▶ [WHAT IS REQUIRED]: Return the following from the records below: each line, word for word, starting with the line that contains "และ Counter-Strike: Global Offensive..." and going on through the line that contains "cnica Individual", with nothing outside that range.

▶ [DATA SHOWN]:
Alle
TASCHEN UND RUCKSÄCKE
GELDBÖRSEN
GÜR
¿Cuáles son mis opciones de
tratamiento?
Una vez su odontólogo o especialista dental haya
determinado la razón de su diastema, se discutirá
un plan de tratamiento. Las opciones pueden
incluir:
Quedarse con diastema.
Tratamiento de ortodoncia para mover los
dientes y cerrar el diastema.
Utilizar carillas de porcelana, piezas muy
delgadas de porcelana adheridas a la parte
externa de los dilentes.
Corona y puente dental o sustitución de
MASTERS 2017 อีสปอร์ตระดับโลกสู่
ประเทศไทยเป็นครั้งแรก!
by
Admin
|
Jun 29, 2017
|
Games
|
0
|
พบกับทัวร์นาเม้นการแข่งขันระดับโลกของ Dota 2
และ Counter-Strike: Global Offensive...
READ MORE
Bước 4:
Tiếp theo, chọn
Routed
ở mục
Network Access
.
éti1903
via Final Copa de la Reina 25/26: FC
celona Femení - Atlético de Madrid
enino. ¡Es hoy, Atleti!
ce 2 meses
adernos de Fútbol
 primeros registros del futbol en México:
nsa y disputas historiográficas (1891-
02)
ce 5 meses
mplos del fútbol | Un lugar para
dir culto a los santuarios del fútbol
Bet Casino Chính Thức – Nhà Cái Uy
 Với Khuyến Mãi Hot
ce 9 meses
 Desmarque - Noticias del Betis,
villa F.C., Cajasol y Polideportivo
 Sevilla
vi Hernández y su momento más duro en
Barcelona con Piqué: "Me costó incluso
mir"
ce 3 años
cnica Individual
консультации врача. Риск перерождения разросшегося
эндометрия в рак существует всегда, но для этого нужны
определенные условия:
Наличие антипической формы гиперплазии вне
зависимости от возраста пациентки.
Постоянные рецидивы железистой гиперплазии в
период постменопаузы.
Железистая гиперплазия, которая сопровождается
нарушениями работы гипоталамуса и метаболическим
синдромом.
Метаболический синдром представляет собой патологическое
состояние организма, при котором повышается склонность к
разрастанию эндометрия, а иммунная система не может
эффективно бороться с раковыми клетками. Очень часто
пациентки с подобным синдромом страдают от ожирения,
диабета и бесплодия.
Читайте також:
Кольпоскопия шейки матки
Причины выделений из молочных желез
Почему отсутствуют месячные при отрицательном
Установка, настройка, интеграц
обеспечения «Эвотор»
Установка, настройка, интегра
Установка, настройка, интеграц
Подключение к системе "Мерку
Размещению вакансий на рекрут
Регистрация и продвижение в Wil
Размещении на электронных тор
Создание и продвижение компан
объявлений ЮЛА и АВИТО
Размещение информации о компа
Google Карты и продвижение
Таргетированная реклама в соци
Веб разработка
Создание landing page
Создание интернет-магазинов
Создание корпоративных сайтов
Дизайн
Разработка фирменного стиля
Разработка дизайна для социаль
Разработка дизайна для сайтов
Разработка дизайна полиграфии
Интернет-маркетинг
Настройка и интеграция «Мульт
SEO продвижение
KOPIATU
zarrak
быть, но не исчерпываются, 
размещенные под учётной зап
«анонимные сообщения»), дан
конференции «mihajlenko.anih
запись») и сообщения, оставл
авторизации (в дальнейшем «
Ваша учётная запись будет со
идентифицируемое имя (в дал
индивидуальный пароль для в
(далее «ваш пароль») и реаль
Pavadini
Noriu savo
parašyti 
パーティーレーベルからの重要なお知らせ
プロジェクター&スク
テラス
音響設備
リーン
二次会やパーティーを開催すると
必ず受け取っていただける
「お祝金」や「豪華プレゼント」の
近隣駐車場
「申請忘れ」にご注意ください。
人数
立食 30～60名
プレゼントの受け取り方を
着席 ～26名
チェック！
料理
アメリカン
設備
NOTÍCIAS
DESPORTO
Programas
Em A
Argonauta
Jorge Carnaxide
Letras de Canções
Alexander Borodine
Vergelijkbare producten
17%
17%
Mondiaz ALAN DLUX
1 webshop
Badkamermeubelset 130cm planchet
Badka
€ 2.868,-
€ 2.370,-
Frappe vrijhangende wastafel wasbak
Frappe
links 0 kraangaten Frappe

▶ [EXERCISE ANSWER]:
และ Counter-Strike: Global Offensive...
READ MORE
Bước 4:
Tiếp theo, chọn
Routed
ở mục
Network Access
.
éti1903
via Final Copa de la Reina 25/26: FC
celona Femení - Atlético de Madrid
enino. ¡Es hoy, Atleti!
ce 2 meses
adernos de Fútbol
 primeros registros del futbol en México:
nsa y disputas historiográficas (1891-
02)
ce 5 meses
mplos del fútbol | Un lugar para
dir culto a los santuarios del fútbol
Bet Casino Chính Thức – Nhà Cái Uy
 Với Khuyến Mãi Hot
ce 9 meses
 Desmarque - Noticias del Betis,
villa F.C., Cajasol y Polideportivo
 Sevilla
vi Hernández y su momento más duro en
Barcelona con Piqué: "Me costó incluso
mir"
ce 3 años
cnica Individual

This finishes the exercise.